■ **Extracted material**
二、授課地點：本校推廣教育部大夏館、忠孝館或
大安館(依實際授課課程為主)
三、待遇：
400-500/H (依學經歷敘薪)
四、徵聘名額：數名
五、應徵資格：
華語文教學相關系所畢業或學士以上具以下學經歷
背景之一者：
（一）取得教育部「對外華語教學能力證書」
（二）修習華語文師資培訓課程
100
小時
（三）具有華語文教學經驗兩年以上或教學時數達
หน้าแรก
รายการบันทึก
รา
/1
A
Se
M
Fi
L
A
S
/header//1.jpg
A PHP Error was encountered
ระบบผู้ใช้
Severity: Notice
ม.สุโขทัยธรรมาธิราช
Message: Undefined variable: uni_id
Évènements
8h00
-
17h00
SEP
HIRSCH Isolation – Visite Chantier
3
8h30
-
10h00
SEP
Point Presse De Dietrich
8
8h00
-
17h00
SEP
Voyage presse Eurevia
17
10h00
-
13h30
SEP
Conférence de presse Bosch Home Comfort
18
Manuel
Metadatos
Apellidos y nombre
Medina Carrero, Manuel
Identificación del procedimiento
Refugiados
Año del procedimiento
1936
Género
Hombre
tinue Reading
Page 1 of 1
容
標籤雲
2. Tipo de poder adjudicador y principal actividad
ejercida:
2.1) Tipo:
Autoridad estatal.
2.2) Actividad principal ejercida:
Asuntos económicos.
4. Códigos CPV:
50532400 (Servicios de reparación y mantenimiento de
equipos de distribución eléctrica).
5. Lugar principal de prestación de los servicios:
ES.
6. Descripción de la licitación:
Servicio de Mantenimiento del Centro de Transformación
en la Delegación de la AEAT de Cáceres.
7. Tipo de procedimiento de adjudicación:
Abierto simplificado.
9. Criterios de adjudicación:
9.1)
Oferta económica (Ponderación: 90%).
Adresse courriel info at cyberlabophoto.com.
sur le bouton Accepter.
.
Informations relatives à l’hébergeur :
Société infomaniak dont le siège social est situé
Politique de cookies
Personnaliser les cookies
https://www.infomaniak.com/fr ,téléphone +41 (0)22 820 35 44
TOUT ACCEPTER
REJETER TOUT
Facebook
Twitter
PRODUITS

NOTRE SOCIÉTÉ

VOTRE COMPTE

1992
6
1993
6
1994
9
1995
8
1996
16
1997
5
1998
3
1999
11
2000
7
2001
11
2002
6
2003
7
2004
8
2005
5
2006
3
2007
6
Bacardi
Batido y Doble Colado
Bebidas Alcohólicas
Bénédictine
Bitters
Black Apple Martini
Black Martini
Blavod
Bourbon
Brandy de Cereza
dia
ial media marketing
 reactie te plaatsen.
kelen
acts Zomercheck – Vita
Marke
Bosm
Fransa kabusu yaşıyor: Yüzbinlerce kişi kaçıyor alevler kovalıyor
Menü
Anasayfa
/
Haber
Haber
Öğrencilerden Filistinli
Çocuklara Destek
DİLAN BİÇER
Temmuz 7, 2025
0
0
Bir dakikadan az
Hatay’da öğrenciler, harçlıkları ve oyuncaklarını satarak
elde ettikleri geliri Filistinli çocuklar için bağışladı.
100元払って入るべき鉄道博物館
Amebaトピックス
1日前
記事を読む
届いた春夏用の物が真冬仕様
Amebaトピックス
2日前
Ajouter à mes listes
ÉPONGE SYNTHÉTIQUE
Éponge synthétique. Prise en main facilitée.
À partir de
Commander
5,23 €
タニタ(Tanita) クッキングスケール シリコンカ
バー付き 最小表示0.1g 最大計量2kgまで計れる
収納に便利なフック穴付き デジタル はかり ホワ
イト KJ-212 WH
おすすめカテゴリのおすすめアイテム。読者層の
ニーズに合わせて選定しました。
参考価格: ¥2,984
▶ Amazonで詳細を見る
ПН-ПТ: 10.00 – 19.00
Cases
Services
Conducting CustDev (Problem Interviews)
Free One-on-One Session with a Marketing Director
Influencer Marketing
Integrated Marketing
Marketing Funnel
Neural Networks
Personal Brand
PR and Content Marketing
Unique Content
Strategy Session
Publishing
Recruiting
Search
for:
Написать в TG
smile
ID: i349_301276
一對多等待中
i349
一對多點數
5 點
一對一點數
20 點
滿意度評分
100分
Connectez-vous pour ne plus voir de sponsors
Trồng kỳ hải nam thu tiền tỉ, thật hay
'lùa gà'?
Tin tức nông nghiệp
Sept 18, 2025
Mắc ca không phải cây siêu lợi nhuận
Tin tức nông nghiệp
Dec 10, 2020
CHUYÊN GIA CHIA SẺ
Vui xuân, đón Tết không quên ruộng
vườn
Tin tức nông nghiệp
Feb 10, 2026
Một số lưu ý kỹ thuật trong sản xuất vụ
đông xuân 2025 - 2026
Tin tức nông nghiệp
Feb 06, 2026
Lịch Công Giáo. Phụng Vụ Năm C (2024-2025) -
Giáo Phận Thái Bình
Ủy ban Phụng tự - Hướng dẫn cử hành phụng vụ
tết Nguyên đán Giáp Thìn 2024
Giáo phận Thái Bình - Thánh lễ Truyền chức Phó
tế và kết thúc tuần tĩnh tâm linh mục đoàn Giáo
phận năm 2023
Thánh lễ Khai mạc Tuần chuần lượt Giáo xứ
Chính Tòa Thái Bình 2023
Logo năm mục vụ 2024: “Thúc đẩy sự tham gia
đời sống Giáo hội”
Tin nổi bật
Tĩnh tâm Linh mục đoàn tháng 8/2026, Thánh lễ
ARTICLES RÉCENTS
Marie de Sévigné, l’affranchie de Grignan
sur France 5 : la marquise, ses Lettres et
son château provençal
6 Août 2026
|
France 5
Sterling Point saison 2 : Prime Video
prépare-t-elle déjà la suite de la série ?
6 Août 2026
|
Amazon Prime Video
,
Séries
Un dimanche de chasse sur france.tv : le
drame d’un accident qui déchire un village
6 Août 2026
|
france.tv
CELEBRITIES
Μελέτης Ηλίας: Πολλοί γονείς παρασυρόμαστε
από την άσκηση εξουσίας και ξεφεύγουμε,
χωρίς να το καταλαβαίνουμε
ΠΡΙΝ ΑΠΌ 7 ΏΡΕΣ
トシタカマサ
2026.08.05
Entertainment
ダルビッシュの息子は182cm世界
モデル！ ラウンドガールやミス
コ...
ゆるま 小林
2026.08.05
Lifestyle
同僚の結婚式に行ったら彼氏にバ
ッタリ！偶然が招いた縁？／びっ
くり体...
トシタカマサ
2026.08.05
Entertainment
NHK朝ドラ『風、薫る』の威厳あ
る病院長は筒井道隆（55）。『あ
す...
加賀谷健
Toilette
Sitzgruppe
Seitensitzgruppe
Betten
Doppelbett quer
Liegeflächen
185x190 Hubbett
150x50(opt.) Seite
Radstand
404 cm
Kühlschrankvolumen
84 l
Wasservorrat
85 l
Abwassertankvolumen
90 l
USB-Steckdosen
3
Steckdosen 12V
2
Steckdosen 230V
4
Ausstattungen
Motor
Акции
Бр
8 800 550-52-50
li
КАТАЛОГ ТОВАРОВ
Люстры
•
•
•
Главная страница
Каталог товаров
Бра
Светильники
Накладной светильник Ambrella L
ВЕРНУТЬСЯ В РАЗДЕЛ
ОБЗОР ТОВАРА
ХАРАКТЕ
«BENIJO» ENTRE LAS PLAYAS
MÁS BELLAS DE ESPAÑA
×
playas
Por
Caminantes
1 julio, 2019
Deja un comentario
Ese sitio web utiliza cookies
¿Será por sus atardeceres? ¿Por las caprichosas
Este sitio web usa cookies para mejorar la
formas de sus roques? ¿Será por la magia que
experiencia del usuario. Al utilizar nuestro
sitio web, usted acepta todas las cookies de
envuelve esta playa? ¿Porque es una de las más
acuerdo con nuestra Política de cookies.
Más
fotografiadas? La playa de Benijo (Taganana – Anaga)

■ **Assigned task**
Starting at the line that holds "Doppelbett quer", retype each line exactly through the end of the entries, both ends included.

■ **Answer for this exercise**
Doppelbett quer
Liegeflächen
185x190 Hubbett
150x50(opt.) Seite
Radstand
404 cm
Kühlschrankvolumen
84 l
Wasservorrat
85 l
Abwassertankvolumen
90 l
USB-Steckdosen
3
Steckdosen 12V
2
Steckdosen 230V
4
Ausstattungen
Motor
Акции
Бр
8 800 550-52-50
li
КАТАЛОГ ТОВАРОВ
Люстры
•
•
•
Главная страница
Каталог товаров
Бра
Светильники
Накладной светильник Ambrella L
ВЕРНУТЬСЯ В РАЗДЕЛ
ОБЗОР ТОВАРА
ХАРАКТЕ
«BENIJO» ENTRE LAS PLAYAS
MÁS BELLAS DE ESPAÑA
×
playas
Por
Caminantes
1 julio, 2019
Deja un comentario
Ese sitio web utiliza cookies
¿Será por sus atardeceres? ¿Por las caprichosas
Este sitio web usa cookies para mejorar la
formas de sus roques? ¿Será por la magia que
experiencia del usuario. Al utilizar nuestro
sitio web, usted acepta todas las cookies de
envuelve esta playa? ¿Porque es una de las más
acuerdo con nuestra Política de cookies.
Más
fotografiadas? La playa de Benijo (Taganana – Anaga)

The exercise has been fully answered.